Who Is Ultimately Responsible?

Parents!  We've been too busy, too lax, too lazy and too willing to let someone else (the government/village) raise our children.  Every single one of us has heard and read that there are very serious problems in the education system.  Rather than face the problems, we deny them.  Facing these problems would make life uncomfortable, someone could become offended or make fun of us.

Just like the parents and students at Columbine High School, we foolishly close our eyes and tell ourselves, "That stuff happens in other schools.  Not ours.  Our school is a good school.  There are not any problems in our school."  That's what everyone thought in Colorado.

We have closed our eyes to the impact the media has on our children's minds.  Mothers hung their heads in shame when society told us that being a mother is not a "real job."  We have brought into the lie that quality time is better than the quantity of time we spend with our children.  Next time you want a day off, try telling your boss that you don't need to work for the full eight hours because of the quality of your work and see how far you get.  Children need their parents to be there and children need their parents to be responsible.  Children need their parents to be involved in their education, and by involved, I don't mean attending sport events or baking cookies for the PTA.

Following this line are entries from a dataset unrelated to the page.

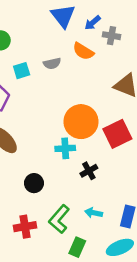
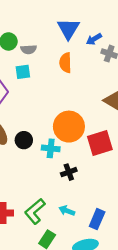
orange semicircle: (83, 51) -> (65, 63), moved, turned 48
gray semicircle: (52, 63) -> (29, 49), moved
black circle: (34, 183) -> (24, 140), moved

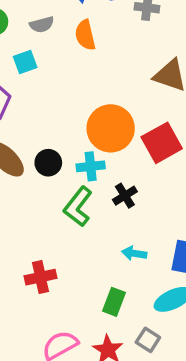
gray semicircle: (29, 49) -> (42, 25), moved
green L-shape: (35, 211) -> (78, 207), moved

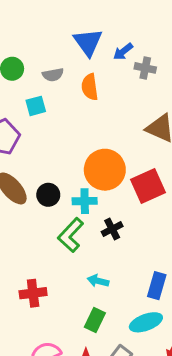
cyan arrow: (134, 253) -> (98, 281), moved

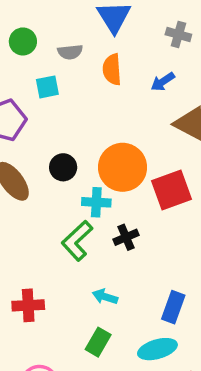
blue arrow: (123, 52) -> (163, 82), moved
gray cross: (145, 68) -> (178, 34), moved
black circle: (48, 195) -> (63, 167), moved

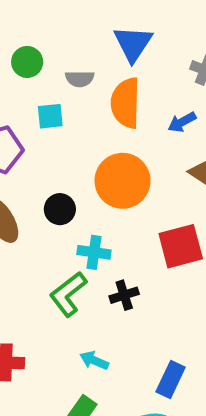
orange semicircle: (112, 69) -> (126, 103), size x1.4
orange circle: (123, 167) -> (123, 181), moved

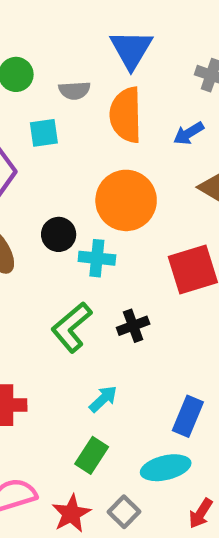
cyan cross: (94, 252) -> (97, 258), moved
cyan arrow: (94, 361) -> (103, 399), turned 116

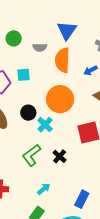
cyan square: (44, 133) -> (24, 75), moved
cyan cross: (97, 258) -> (45, 125), turned 35
black cross: (133, 326) -> (60, 156), turned -32

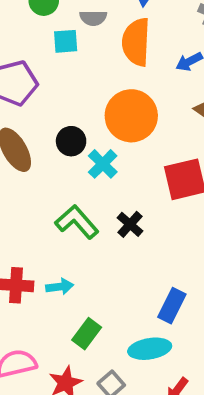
cyan square: (24, 75) -> (66, 41), moved
green L-shape: (31, 155) -> (77, 222), turned 85
cyan arrow: (44, 189) -> (60, 287), moved, turned 32

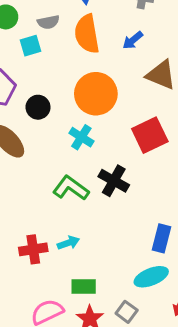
black circle: (71, 141) -> (38, 107), moved
black cross: (130, 224) -> (114, 181), size x1.4
green rectangle: (87, 334) -> (84, 286), moved, turned 65

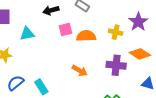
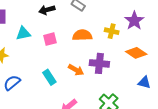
pink square: (66, 29) -> (50, 39), moved
purple cross: (116, 65) -> (99, 63), moved
cyan rectangle: (41, 87) -> (49, 77), moved

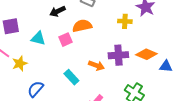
cyan triangle: (23, 33) -> (38, 38), turned 35
orange semicircle: (82, 35) -> (82, 26), moved
orange diamond: (136, 53) -> (146, 54), moved

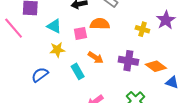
yellow star: (20, 64) -> (57, 50), moved
orange arrow: (96, 66) -> (96, 58), moved

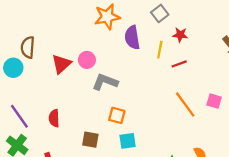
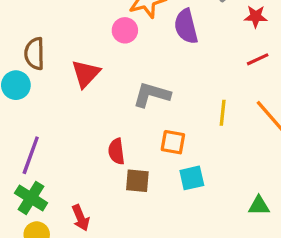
yellow line: (160, 50) -> (223, 113), moved
pink circle: (87, 60) -> (125, 30), moved
purple line: (19, 116) -> (31, 155), turned 60
red semicircle: (54, 118) -> (116, 151), moved

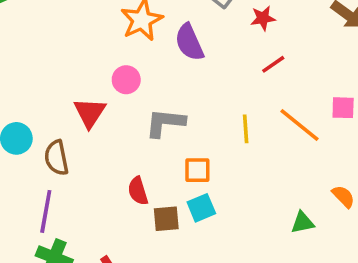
pink circle: (125, 30) -> (126, 80), moved
brown semicircle: (35, 54) -> (56, 158), moved
cyan square: (192, 178) -> (201, 208), moved

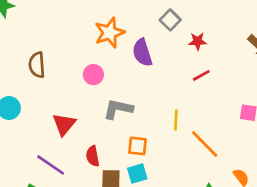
red triangle: (90, 113) -> (64, 124), moved
orange line: (300, 125) -> (205, 144), moved
brown semicircle: (56, 158) -> (37, 65), moved
purple line: (46, 211) -> (51, 165), moved, turned -72

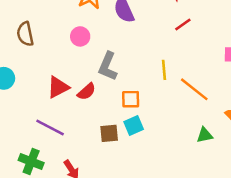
gray L-shape: (118, 109) -> (108, 66), turned -72
red triangle: (64, 124) -> (58, 87), turned 30
red semicircle: (93, 156) -> (87, 92), moved, turned -114

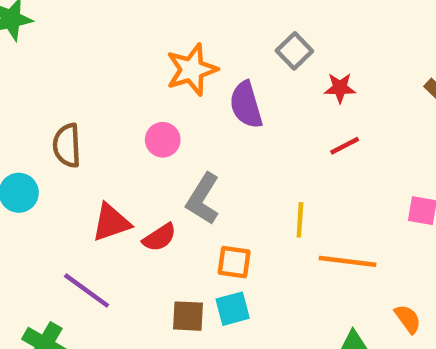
brown semicircle: (25, 34) -> (67, 145), moved
orange line: (194, 89) -> (347, 261), turned -40

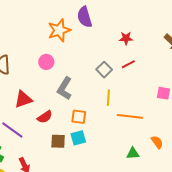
gray square: (294, 51) -> (104, 70), moved
purple semicircle: (246, 105) -> (85, 17), moved
red semicircle: (159, 237) -> (45, 117), moved

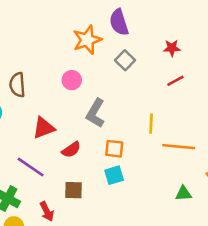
gray square: (104, 70) -> (125, 60), moved
brown square: (58, 141) -> (73, 190), moved

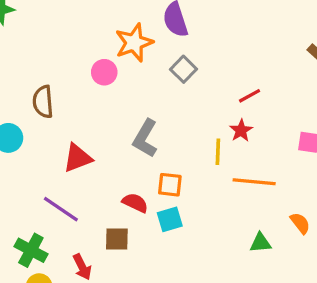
red star: (172, 48) -> (241, 130), moved, turned -30
pink circle: (72, 80) -> (104, 72), moved
red semicircle: (71, 150) -> (135, 203), moved, turned -120

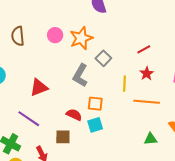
orange star: (134, 43) -> (81, 38), moved
gray square: (183, 69) -> (103, 58), moved
brown semicircle: (43, 102) -> (18, 36), moved
red star: (241, 130) -> (147, 74), moved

The parents in Littleton, Colorado, just like the parents in Napa Valley, have heard and read the media reports about death education in their children's schools.  But the parents have said little to nothing and they have done absolutely nothing to stop it.

Anyone who defends or denies what is going on in classrooms in Napa County and around the country – make no mistake about that – are either fools or just plain evil.  Can we justify sacrificing our children to the public school system and to Hollywood?  It should also be mentioned that there are some private schools and even some "Christian" churches who are teaching the same kinds of death and suicide courses.  Young impressionable minds are vulnerable to almost any kind of input, particularly when it comes from an authority figure such as a teacher.